Leaving out the images, reproduce every line of the data that follows exactly.

> [RECORDED DATA]
• • • • • • •

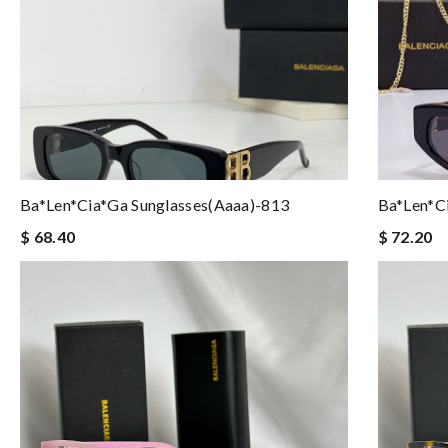
Ba*len*cia*ga Sunglasses(aaaa)-813
Ba*len*c
$ 68.40
$ 72.20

• • • • • • •

> [RESULT OF THE TASK]
Ba*len*cia*ga Sunglasses(aaaa)-813
Ba*len*c
$ 68.40
$ 72.20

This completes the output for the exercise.